Il riconoscimento delle alterazioni provocate dall’alcol sullo sviluppo del feto all’interno dell’utero (sviluppo intrauterino) è avvenuto solo recentemente, alla fine degli anni Sessanta. Da allora, studi sempre più numerosi, condotti in tutto il mondo, hanno permesso di definire meglio la tipologia dei danni al feto conseguenti all’esposizione prenatale all’alcol che sono stati inclusi nel termine “spettro dei disordini feto-alcolici” (fetal alcohol spectrum disorder – FASD). Questa definizione è un termine “ombrello” che si riferisce a tutte le anomalie e le disabilità fisiche, mentali, comportamentali e sociali che possono presentarsi, anche per tutta la vita, in diversi modi e con differenti livelli di gravità, a causa dell’esposizione del feto all’alcol.
Le disabilità si dividono in primarie (o principali) e secondarie.
Le disabilità primarie riflettono i principali danni nell’aspetto esteriore e le alterazioni neuropsicologiche rientranti nello spettro dei disordini feto alcolici. Essi includono:
anomalie facciali
ritardo nell’accrescimento
difformità nello sviluppo neurologico del sistema nervoso centrale con disfunzioni comportamentali e cognitive
Le disabilità secondarie compaiono più tardi nel corso della vita e si ritiene siano il risultato di complicazioni dovute ai mancati accertamenti (diagnosi) e cura delle disabilità primarie.
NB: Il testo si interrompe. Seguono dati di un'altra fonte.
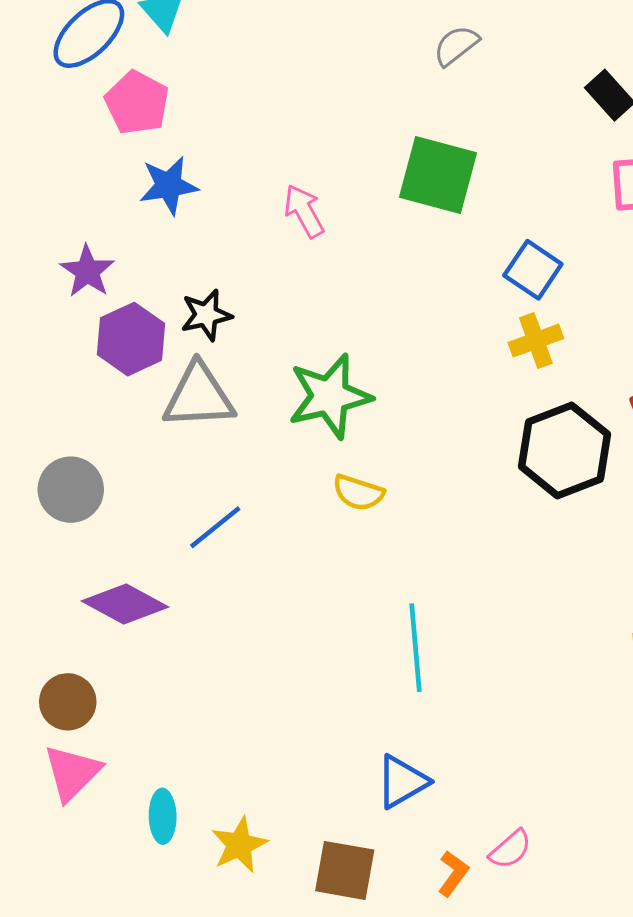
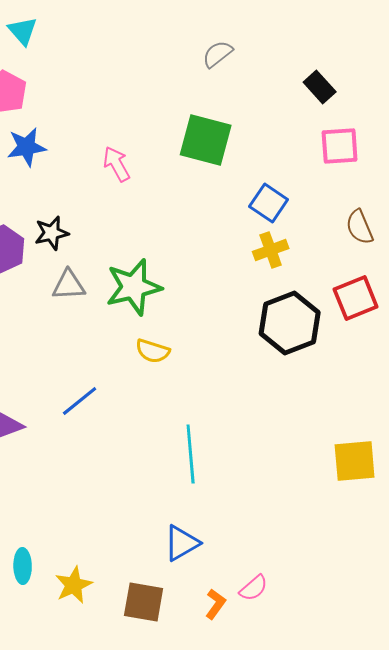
gray triangle: (199, 396) -> (69, 285), moved, size x0.7
blue line: (215, 527) -> (80, 401), moved

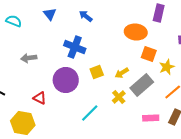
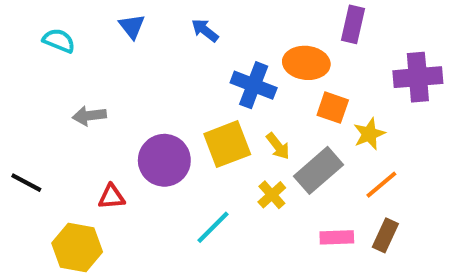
blue cross: (75, 47) -> (254, 85), moved
yellow square: (97, 72) -> (227, 144), size x1.6
yellow arrow: (122, 73) -> (278, 146), turned -96
red triangle: (40, 98) -> (112, 197), turned -32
Consistono in:
problemi di salute mentale
mancanza di vita autonoma
problemi con il lavoro
esperienza scolastica fallimentare
problemi con la legge
isolamento
comportamento sessuale inappropriato
La maggior parte dei casi di “spettro dei disordini feto-alcolici” non sono, ad oggi, facilmente diagnosticati e dunque non sono trattati in modo appropriato. Si pensa che una percentuale compresa tra il 4 e il 40% di donne che bevono quantità rilevanti di alcol in gravidanza, partorisca bambini con danni di vario grado causati dall’alcol, ma non sono disponibili dati accurati sul numero di bambini che manifestano disturbi causati dall’esposizione all’alcol nelle diverse parti del mondo. Inoltre, non si conoscono le cause per cui alcuni neonati nascano con danni più gravi rispetto ad altri, anche se è ragionevole pensare che ciò possa dipendere dalla combinazione dell’abuso di alcol con fattori genetici, cattiva nutrizione, fumo e/o abuso di droghe. Tuttavia, l’accertamento del danno prima dei 6 anni e un intervento mirato possono diminuire il manifestarsi delle disabilità secondarie ed attenuare la loro progressione.
Lo studio più recente, del 2011, riferisce che nella popolazione italiana un 8% di neonati è risultato esposto all’alcol materno. Lo studio ha stimato in 7 città italiane la prevalenza dell’esposizione prenatale all’alcol, in particolare nella capitale e una correlazione significativa tra la percentuale più alta di esposizione prenatale e alcune caratteristiche sociodemografiche materne (basso livello di istruzione e età più giovane).